Known as the most violent zone in the world outside of declared war zones, Ciudad Juárez in Mexico counted 3 075 homicides in 2010. Predominantly related to the Mexican Drug War, the primary culprit, the Juárez Cartel, controls one of the main transportation routes for billions of dollars worth of illegal drug shipments annually entering the United States from Mexico.
Lying on the USA-Mexico border, Ciudad Juárez is separated from El Paso in the USA by a fence that runs straight through one of the largest bi-national metropolitan areas in the world. Besides being the largest drug trafficking route in the world, the 3 169 kilometre border is also the most frequently crossed international border in the world, with about 350 million crossings per year.
Yet, despite these intense circumstances, what confronted Cape Town photographer Damien Schumann was the sheer human resilience of the passionate, family-orientated inhabitants he encountered. “This is a part of the world that is working through a lot of issues, issues that haven’t always been there but have become very extreme quite recently. Among all of this, you’ve got these people who are standing their ground, saying: ‘We’re not going anywhere, we’re going to resolve these issues and sort things out.’ And actually doing everything in their means to resolve these issues,” he enthuses.
Schumann spent six months over three visits in Mexico between 2008 and 2010, on assignment for a group of Mexican NGOs led by Project Concern International and the United States and Mexico Border Health Association. To form part of a preventative campaign, these Mexican NGOs had commissioned Schumann to capture the realities and lifestyles of people living with HIV/Aids and TB, focusing on the border cities of Ciudad Juárez, Tijuana and Reynosa in Mexico, and El Paso and San Diego in the USA. The end result: The immersive Nuestra Casa photographic installation comprising the recreation of an informal house typical to the area.

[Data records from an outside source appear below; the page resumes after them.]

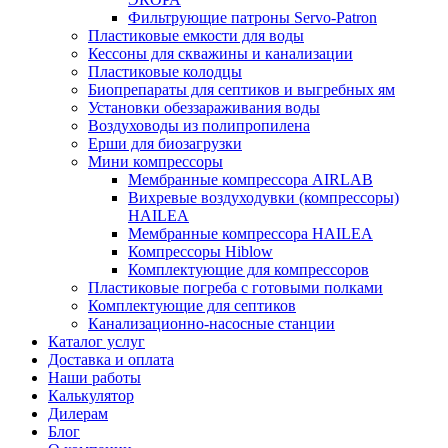
Фильтрующие патроны Servo-Patron
Пластиковые емкости для воды
Кессоны для скважины и канализации
Пластиковые колодцы
Биопрепараты для септиков и выгребных ям
Установки обеззараживания воды
Воздуховоды из полипропилена
Ерши для биозагрузки
Мини компрессоры
Мембранные компрессора AIRLAB
Вихревые воздуходувки (компрессоры)
HAILEA
Мембранные компрессора HAILEA
Компрессоры Hiblow
Комплектующие для компрессоров
Пластиковые погреба с готовыми полками
Комплектующие для септиков
Канализационно-насосные станции
Каталог услуг
Доставка и оплата
Наши работы
Калькулятор
Дилерам
Блог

The NGOs had come across Schumann’s work at the 2008 World Aids Conference in Mexico City where he had presented his installation The Shack. Commissioned by the Desmond Tutu Tuberculosis Centre in 2005, The Shack was the result of Schumann’s work documenting HIV/Aids and TB on the Cape Flats. The photographs were housed in a mobile fold-up recreation of a corrugated iron shack.
“There’s a part of me that has always felt that if I’m going to get involved in the subject matter, I have to do something about it,” Schumann says. The Shack and Nuestra Casa were motivated by the need to somehow get the decision- and policymakers into the informal settlements or, short of this, bring the settlements to their conferences, parliaments and exhibitions.
Creating a stark contrast to the illustrious surroundings of these events, the installations had a powerfully jarring effect. “When you walk into this structure, you remove yourself from your other surroundings, which forces you to engage with what is in front of you. People tend to read the stories more and pay attention to the pictures more, as opposed to just having a typical photographic exhibition on the walls in the passageways, which people will probably only glance at,” Schumann describes.
It is this power to engage that Schumann sees as the purpose of photography in social change. “Within social change, it’s got the ability to draw someone’s attention and then tell a story, and if that story is powerful enough, it can motivate that change,” he asserts.
For his collection Borderline, however, Schumann ventures beyond documentation and campaigning into the realm of art. Curating 30 images from his over 9 000 pictures taken in Mexico, Borderline shows his personal, subjective engagement with the situation. They are underscored by a question that plagued him while he was in Mexico: “What is ‘strange’ really?”
“Here I was walking around these places that seemed so strange and different to me, but I also became very conscious of the way people were looking at and responding to me with suspicion and curiosity. Suddenly I realised that the only thing that was strange in this environment was the big white South African in Central America,” Schumann laughs. Not heroin addicts, drag queens, Manga festivals or snake dancers…
This is why there are only two photographs of the actual USA-Mexican border in Borderline. “I was photographing the border between Mexico and the USA, but experiencing the border between South Africa and America,” Schumann explains that the collection is really about psychological borders.
Coming to speak more of his own practice as a photographer, Borderline is a powerful reminder of our own subjectivity and judgements when we perceive other countries, other cities and other people. “Personally I’m on this constant challenge to find the truth behind the story. This would come down to the challenging interaction of my subject matter being willing to give as much truth of themselves as they possibly can and myself, not only being able to bring that out of them, but also trying to break down my own biases and previous beliefs of what’s going on,” he concludes with a challenge.